# Looking for a group May 30



## hooked4life (Jan 25, 2012)

With snapper season opening May 24th, I'm looking to log a few miles the next weekend May 30 (first day I have off during the season). Thinking about launching from chicken bone and heading out past the Tex Ed. This will be a good 4 miles out, so keep in mind we will be out of cell phone range. If someone in the group has a handheld vhf, they need to bring it. Planning on going to a few spots including the Tex Ed for some reef donkeys. If you're serious about going, you've got pedals, the will power, and a good attitude, then let's go catch some fish!


----------



## Jgatorman (Jun 8, 2013)

depending on weather I would be up for this trip...reef donkey from PA is on my bucket list!!
PS I have VHF and lots of will...


----------



## BigRed38 (May 5, 2009)

Following this for sure, very interested.


----------



## hooked4life (Jan 25, 2012)

Weather is a major concern, but I'm looking to put a group together right now. We can reschedule the trip if necessary. Hope to see you guys there.


----------



## EricVF (Jan 15, 2015)

We're having a baby next week, but I've already been scheming on that weekend myself! If I can talk my wife into letting me go to the beach and leave her with a 4 week old...... I'm your huckleberry! An AJ from a kayak is high priority on my bucket list.


----------



## BigRed38 (May 5, 2009)

I would love nothing more than to come home with a limit of Snapper and AJ.


----------



## Blake R. (Mar 17, 2009)

I don't have peddles, but I may roll too. Let me log some more miles in the Kraken and see how it goes. She's fast and pretty easy to paddle...

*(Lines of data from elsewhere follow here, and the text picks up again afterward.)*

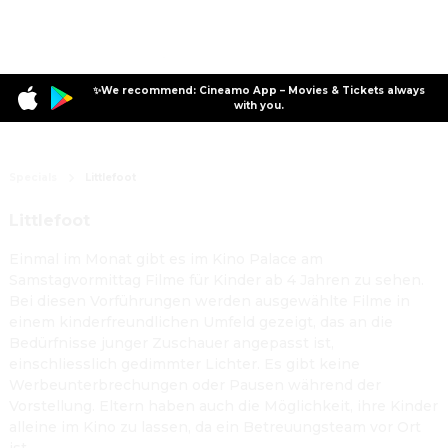
✨We recommend: Cineamo App – Movies & Tickets always
with you.
Specials
Littlefoot
Littlefoot
Einmal im Monat gibt es im Kino Palace am
Samstagvormittag Filme für Kinder ab 4 Jahren zu sehen.
Bei diesen Vorführungen werden ausgewählte Filme in
einem kinderfreundlichen Umfeld gezeigt, das an die
Bedürfnisse junger Zuschauer angepasst ist,
einschliesslich gedimmter Lichter. Es gibt keine
Werbeunterbrechungen oder Pausen während der
Vorstellung. Eltern haben auch die Möglichkeit, ihre Kinder
alleine im Kino zu lassen, da ein Betreuungsteam vor Ort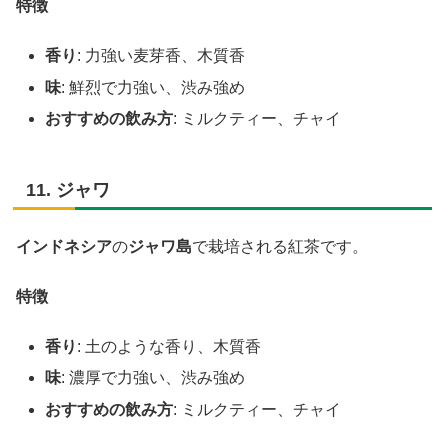
特徴
香り
: 力強い麦芽香、木質香
味
: 鮮烈で力強い、渋み強め
おすすめの飲み方
: ミルクティー、チャイ
11. ジャワ
インドネシア
の
ジャワ島
で栽培される紅茶です。
特徴
香り
: 土のような香り、木質香
味
: 濃厚で力強い、渋み強め
おすすめの飲み方
: ミルクティー、チャイ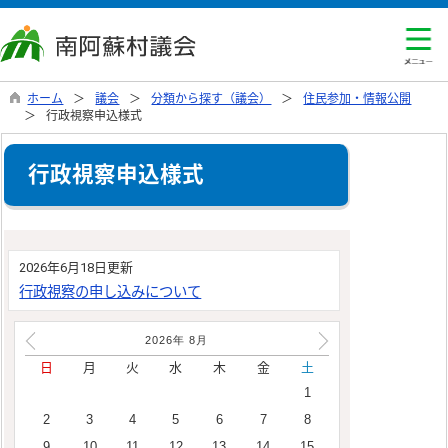
ホーム
議会
分類から探す（議会）
住民参加・情報公開
行政視察申込様式
行政視察申込様式
2026年6月18日更新
行政視察の申し込みについて
2026年
8
月
日
月
火
水
木
金
土
1
2
3
4
5
6
7
8
9
10
11
12
13
14
15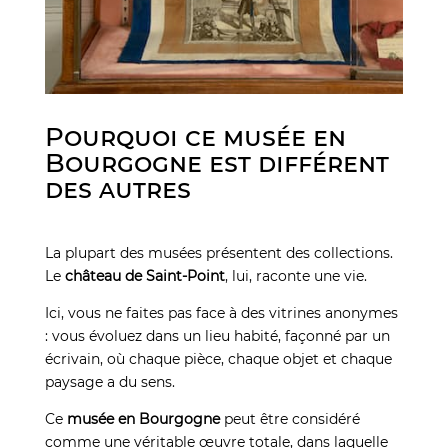
Pourquoi ce musée en
Bourgogne est différent
des autres
La plupart des musées présentent des collections.
Le
château de Saint-Point
, lui, raconte une vie.
Ici, vous ne faites pas face à des vitrines anonymes
: vous évoluez dans un lieu habité, façonné par un
écrivain, où chaque pièce, chaque objet et chaque
paysage a du sens.
Ce
musée en Bourgogne
peut être considéré
comme une véritable œuvre totale, dans laquelle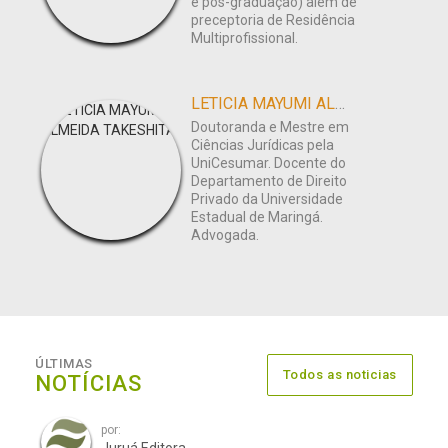
e pós-graduação) além de
preceptoria de Residência
Multiprofissional.
LETICIA MAYUMI ALMEIDA TAKESHITA
Doutoranda e Mestre em
Ciências Jurídicas pela
UniCesumar. Docente do
Departamento de Direito
Privado da Universidade
Estadual de Maringá.
Advogada.
ÚLTIMAS
Todos as noticias
NOTÍCIAS
por: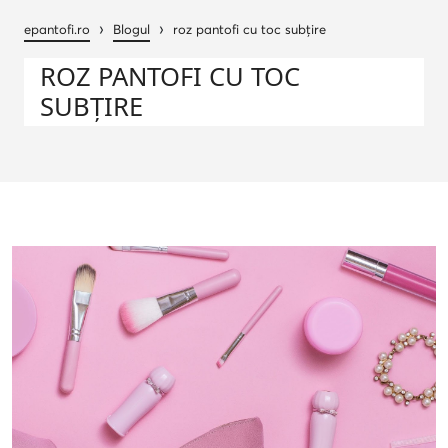
›
›
epantofi.ro
Blogul
roz pantofi cu toc subțire
ROZ PANTOFI CU TOC
SUBȚIRE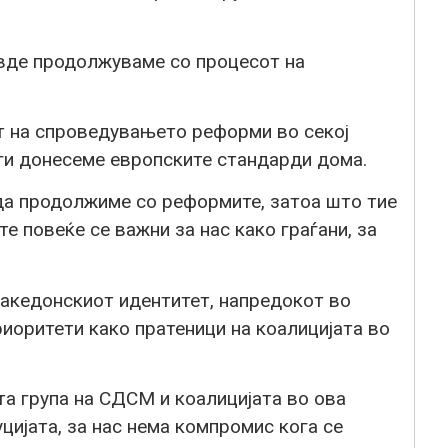
 овде продолжуваме со процесот на
т на спроведувањето реформи во секој
 ги донесеме европските стандарди дома.
 да продолжиме со реформите, затоа што тие
те повеќе се важни за нас како граѓани, за
македонскиот идентитет, напредокот во
иоритети како пратеници на коалицијата во
та група на СДСМ и коалицијата во ова
цијата, за нас нема компромис кога се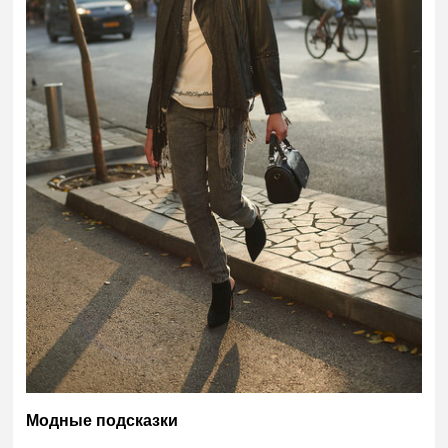
Модные подсказки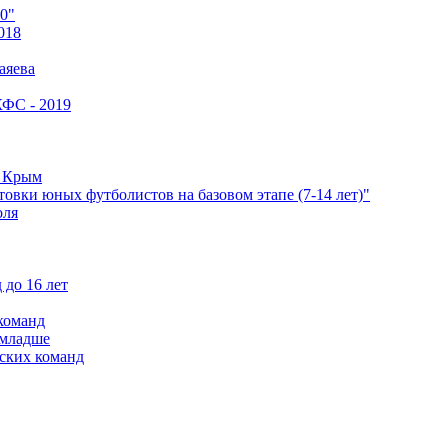
0"
018
аяева
КФС - 2019
е Крым
овки юных футболистов на базовом этапе (7-14 лет)"
оля
 до 16 лет
команд
 младше
ских команд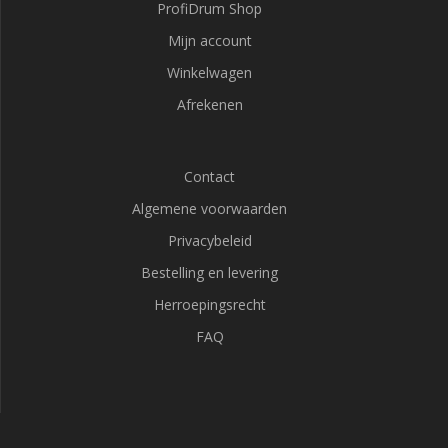
ProfiDrum Shop
Mijn account
Winkelwagen
Afrekenen
Contact
Algemene voorwaarden
Privacybeleid
Bestelling en levering
Herroepingsrecht
FAQ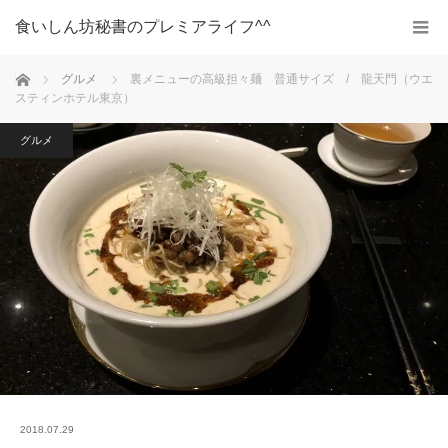
食いしん坊秘書のプレミアライフ^^
ホーム
グルメ
裏メニューの高級担々麺 普通サイズ / 龍天門（ウエ
スティンホテル東京）
グルメ
2018.07.29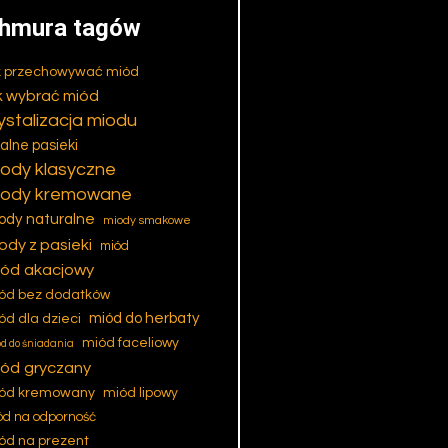
produktu
hmura tagów
k przechowywać miód
k wybrać miód
ystalizacja miodu
kalne pasieki
iody klasyczne
iody kremowane
ody naturalne
miody smakowe
ody z pasieki
miód
ód akacjowy
ód bez dodatków
ód dla dzieci
miód do herbaty
miód faceliowy
d do śniadania
ód gryczany
ód kremowany
miód lipowy
ód na odporność
ód na prezent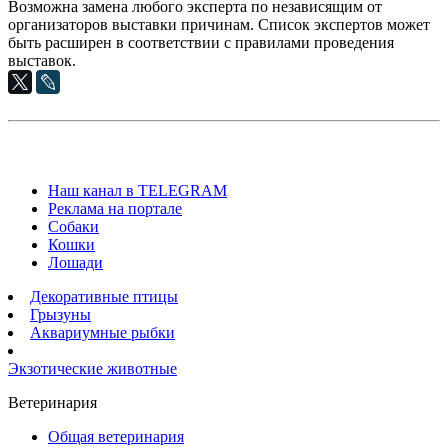
Возможна замена любого эксперта по независящим от
организаторов выставки причинам. Список экспертов может
быть расширен в соответствии с правилами проведения
выставок.
Наш канал в TELEGRAM
Реклама на портале
Собаки
Кошки
Лошади
Декоративные птицы
Грызуны
Аквариумные рыбки
Экзотические животные
Ветеринария
Общая ветеринария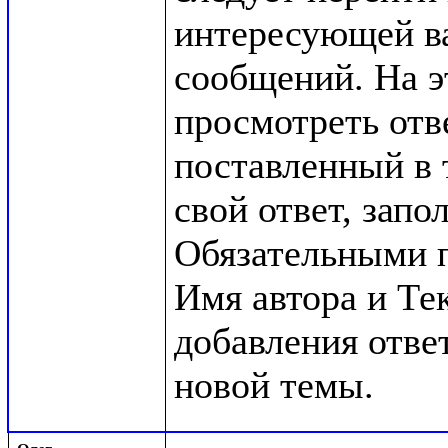
интересующей ва
сообщений. На э
просмотреть отв
поставленный в т
свой ответ, запо
Обязательными п
Имя автора и Те
добавления ответ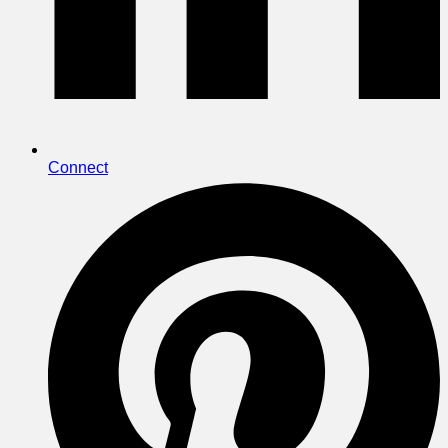
Connect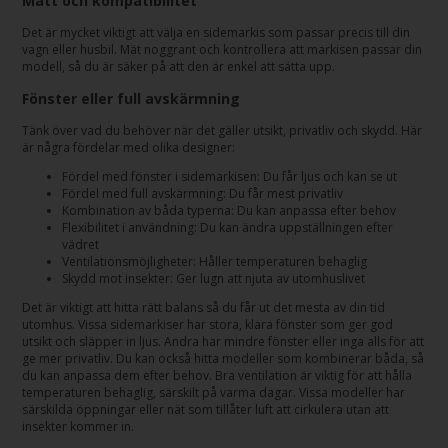
Mått och kompatibilitet
Det är mycket viktigt att välja en sidemarkis som passar precis till din
vagn eller husbil. Mät noggrant och kontrollera att markisen passar din
modell, så du är säker på att den är enkel att sätta upp.
Fönster eller full avskärmning
Tänk över vad du behöver när det gäller utsikt, privatliv och skydd. Här
är några fördelar med olika designer:
Fördel med fönster i sidemarkisen: Du får ljus och kan se ut
Fördel med full avskärmning: Du får mest privatliv
Kombination av båda typerna: Du kan anpassa efter behov
Flexibilitet i användning: Du kan ändra uppställningen efter
vädret
Ventilationsmöjligheter: Håller temperaturen behaglig
Skydd mot insekter: Ger lugn att njuta av utomhuslivet
Det är viktigt att hitta rätt balans så du får ut det mesta av din tid
utomhus. Vissa sidemarkiser har stora, klara fönster som ger god
utsikt och släpper in ljus. Andra har mindre fönster eller inga alls för att
ge mer privatliv. Du kan också hitta modeller som kombinerar båda, så
du kan anpassa dem efter behov. Bra ventilation är viktig för att hålla
temperaturen behaglig, särskilt på varma dagar. Vissa modeller har
särskilda öppningar eller nät som tillåter luft att cirkulera utan att
insekter kommer in.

Sent from my iPhone using Tapatalk


----------



## Jgatorman (Jun 8, 2013)

BigRed38 said:


> Following this for sure, very interested.


agreed


----------



## WAReilly (Jun 2, 2014)

I'm in for sure.


----------



## hooked4life (Jan 25, 2012)

Congratulations on the baby Eric, hopefully it works out and you can join us. 

Blake, you're more than welcome to join. It's just a long ride one way. I took a trip from chicken bone to the bridge rubble, then out to the Tex Ed Wednesday. That trip was probably a longer overall distance than the one I'm preparing for, but it's a little too far south for my comfort level alone.


----------



## navkingfisher (May 14, 2009)

I'm in for sure after 31 MAY, I gotta do 17 days hard time with Army Reserve thru the 31st. been itchin to do a long cruise. y'all gonna hate me when I bust out the sail on the way in... just sayin


----------



## Blake R. (Mar 17, 2009)

I'm sure straight paddling I can handle it, just not so sure about fighting AJs and paddling back lol


Sent from my iPhone using Tapatalk


----------



## hooked4life (Jan 25, 2012)

There will be plenty of opportunities to go out after that, but that will be a weekend we can keep red snapper and amberjack for a grand total of 3 whole fish  Hopefully we find some vermilion and grays to finish filling up the coolers, but it's more about enjoying a day on the water with good company than anything. And I won't get mad if you break out the sail, but I might drop the evolve drive in and drink a cold beer on the ride in lol.


----------



## BigRed38 (May 5, 2009)

hooked4life said:


> There will be plenty of opportunities to go out after that, but that will be a weekend we can keep red snapper and amberjack for a grand total of 3 whole fish  Hopefully we find some vermilion and grays to finish filling up the coolers, but it's more about enjoying a day on the water with good company than anything. And I won't get mad if you break out the sail, but I might drop the evolve drive in and drink a cold beer on the ride in lol.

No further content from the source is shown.